Let’s take a look at how the story “How To Get a Cat out of a Tree” uses the writing component of ideas. On Monday, we said that the idea, or main message, “should be made clear to the reader at the outset, and it should be developed and supported throughout the work.”
This story seems to be a “how to” article. As such, the title simply states the topic of the piece. The first paragraph of Part 1, after giving some background information, closes by restating the main idea.
The story develops the idea chronologically beginning with the third paragraph. We find out how a cat got stranded in a tree, and we see the narrator try a variety of actions to get her down. Sensory details, such as the kitten’s meow, the height of the tree, and the image of the narrator dragging a tall ladder through underbrush help the reader become involved with the story. The information about the bobcat helps the reader understand the narrator’s anxiety. Part 1 ends with the cat safely on the ground, but not because of anything our narrator did. We have to wait for Part 2 to find out the technique to which the title refers.

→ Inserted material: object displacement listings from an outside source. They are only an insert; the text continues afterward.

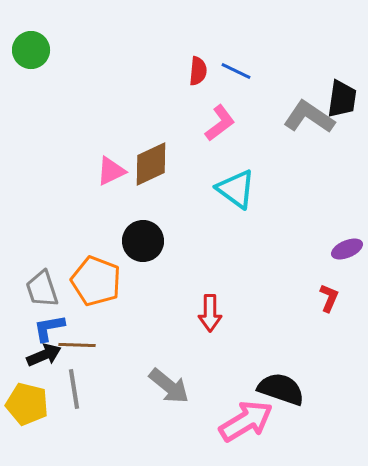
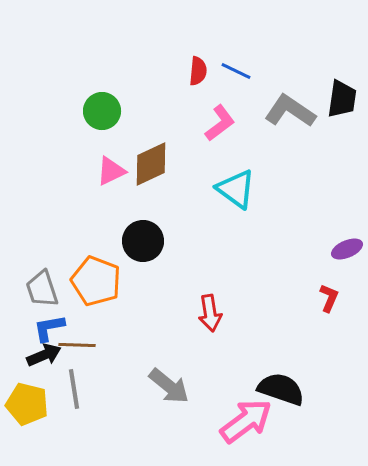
green circle: moved 71 px right, 61 px down
gray L-shape: moved 19 px left, 6 px up
red arrow: rotated 9 degrees counterclockwise
pink arrow: rotated 6 degrees counterclockwise
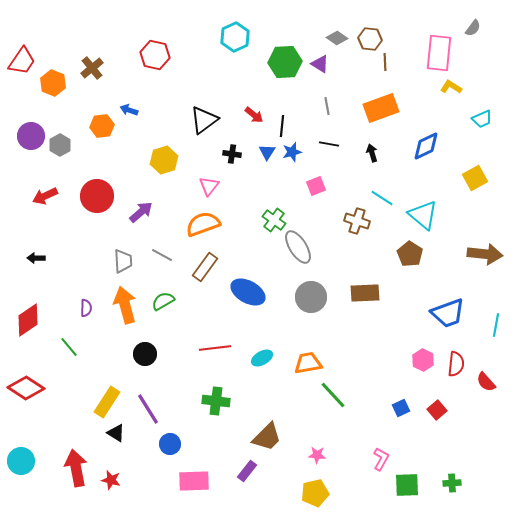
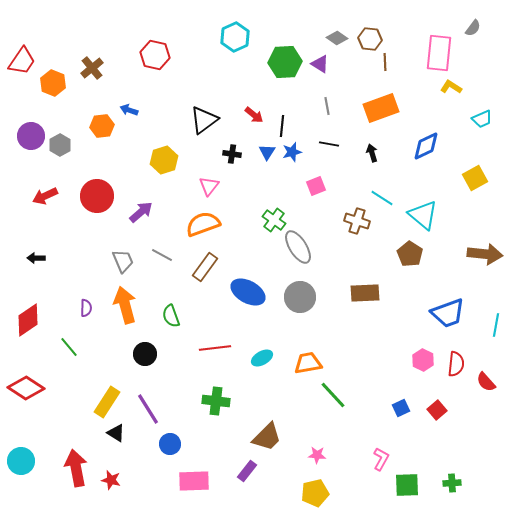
gray trapezoid at (123, 261): rotated 20 degrees counterclockwise
gray circle at (311, 297): moved 11 px left
green semicircle at (163, 301): moved 8 px right, 15 px down; rotated 80 degrees counterclockwise
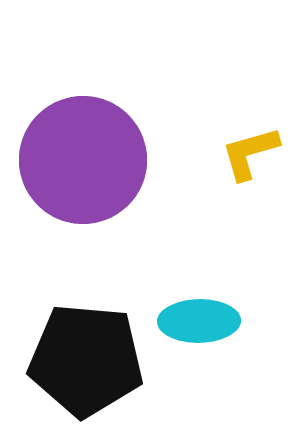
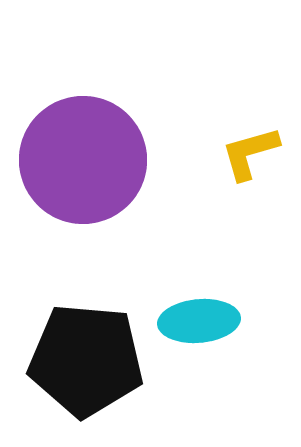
cyan ellipse: rotated 4 degrees counterclockwise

Part 2 picks the story up after a few weeks and again sets up the cat-in-a-tree situation. This time, the cat’s perch is higher and the wait is longer, but the narrator’s restraint is considerably looser. Again, details bring the story to life and reinforce the topic. We see the narrator “plowing” through the woods, the cat calling “pitifully,” and the storm heightening the drama.
The last few sentences finally reveal the solution and finish the idea. This brings the story full circle–and the cat out of the tree.